A carbon-ceramic brake is developed in three main stages to match a car´s particular layout: numerical modeling, the construction and testing of prototypes, and testing on an actual car. The brake disk is first simulated numerically on the computer, using the car´s particular model data. The carbon-ceramic brake disk´s diameter, its thickness and the height of the friction path are only some of the parameters calculated on the computer. Calculations for assembled carbon-ceramic brake disks include the design of the bell connection. This is a highly demanding design task because of differences in coefficients of thermal expansion need to be compensated for at any operating temperature possible. The numerical model also provides the design of the cooling vanes configured to optimise fluid dynamics. In the second development stage, prototypes (test specimens) of the carbon-ceramic brake disks are constructed on the basis of numerical model results and bench-tested, together with the matching brake pads and calipers. In the third and final stage, the disk prototypes are tested on the car. They complete not only high-speed runs on a test circuit but also mountain pass descents and road tests. On these test runs, the driver evaluate brake behavior, in particular braking performance and braking comfort, and the computer provides a detailed analysis of measured results. Together with the bench test results, the car test runs determine whether a disk prototype can be approved or not.

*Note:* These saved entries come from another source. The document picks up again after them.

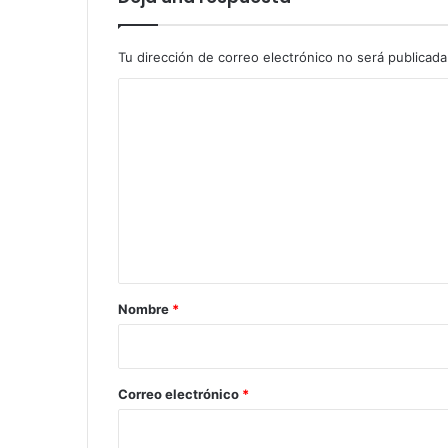
Tu dirección de correo electrónico no será publicada
C
o
m
e
n
t
a
r
Nombre
*
i
o
*
Correo electrónico
*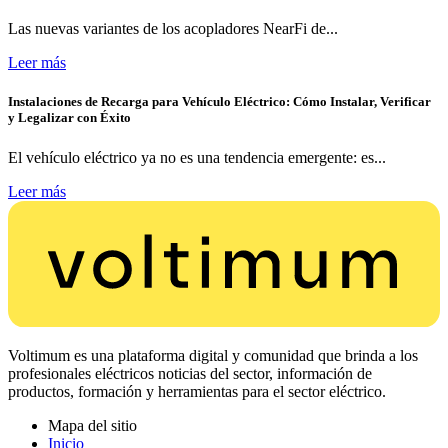
Las nuevas variantes de los acopladores NearFi de...
Leer más
Instalaciones de Recarga para Vehículo Eléctrico: Cómo Instalar, Verificar
y Legalizar con Éxito
El vehículo eléctrico ya no es una tendencia emergente: es...
Leer más
Voltimum es una plataforma digital y comunidad que brinda a los
profesionales eléctricos noticias del sector, información de
productos, formación y herramientas para el sector eléctrico.
Mapa del sitio
Inicio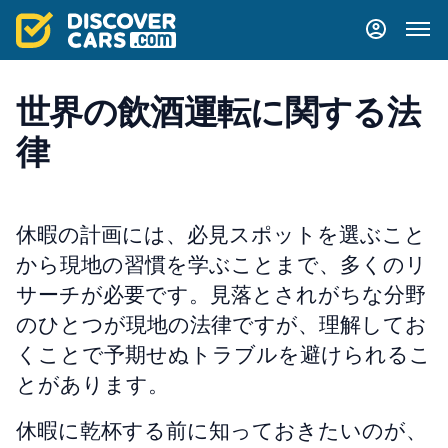
世界の飲酒運転に関する法
律
休暇の計画には、必見スポットを選ぶこと
から現地の習慣を学ぶことまで、多くのリ
サーチが必要です。見落とされがちな分野
のひとつが現地の法律ですが、理解してお
くことで予期せぬトラブルを避けられるこ
とがあります。
休暇に乾杯する前に知っておきたいのが、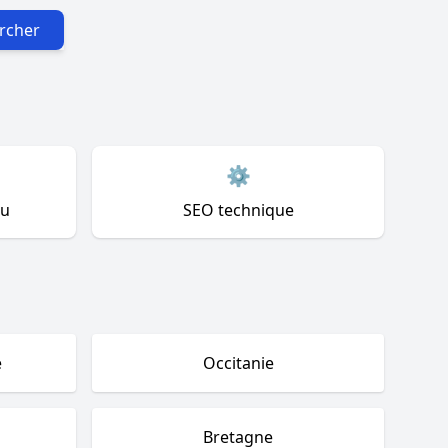
rcher
⚙️
nu
SEO technique
e
Occitanie
Bretagne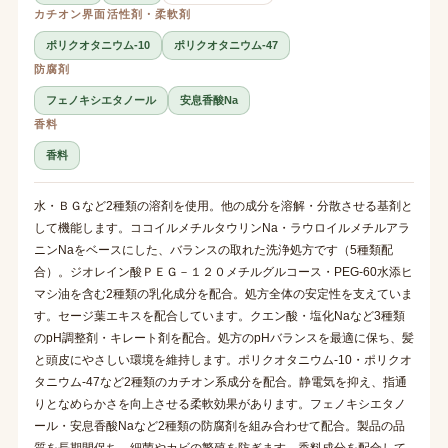
カチオン界面活性剤・柔軟剤
ポリクオタニウム-10
ポリクオタニウム-47
防腐剤
フェノキシエタノール
安息香酸Na
香料
香料
水・ＢＧなど2種類の溶剤を使用。他の成分を溶解・分散させる基剤と
して機能します。ココイルメチルタウリンNa・ラウロイルメチルアラ
ニンNaをベースにした、バランスの取れた洗浄処方です（5種類配
合）。ジオレイン酸ＰＥＧ－１２０メチルグルコース・PEG-60水添ヒ
マシ油を含む2種類の乳化成分を配合。処方全体の安定性を支えていま
す。セージ葉エキスを配合しています。クエン酸・塩化Naなど3種類
のpH調整剤・キレート剤を配合。処方のpHバランスを最適に保ち、髪
と頭皮にやさしい環境を維持します。ポリクオタニウム-10・ポリクオ
タニウム-47など2種類のカチオン系成分を配合。静電気を抑え、指通
りとなめらかさを向上させる柔軟効果があります。フェノキシエタノ
ール・安息香酸Naなど2種類の防腐剤を組み合わせて配合。製品の品
質を長期間保ち、細菌やカビの繁殖を防ぎます。香料成分を配合して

Quality Assurance and Testing
The braking system is the most important safety system in any car. Carbon-ceramic brake disks therefore need to be manufactured to consistently high quality standards. This is why we have introduced a comprehensive Quality Management System conforming to VDA 6.1 and ISO 9001:2000. The system describes all production and operating processes and also ensures the consistent monitoring and documentation of product quality – from the raw material used to the finished product. The Manufacturing Execution System and a Computer-Aided Quality System are used to implement it. We record all production data and test results for each individual carbon-ceramic brake disk. This allows each disk to be identified both during production and also later when the disk has been mounted on the car. All operations concerned are documented in an Enterprise Resource Planning System and a CAQ System, together with all tests and inspections, the staff and equipment involved, and the results of the tests. Each carbon-ceramic brake disk thus generates around 600 data items during its complete production run.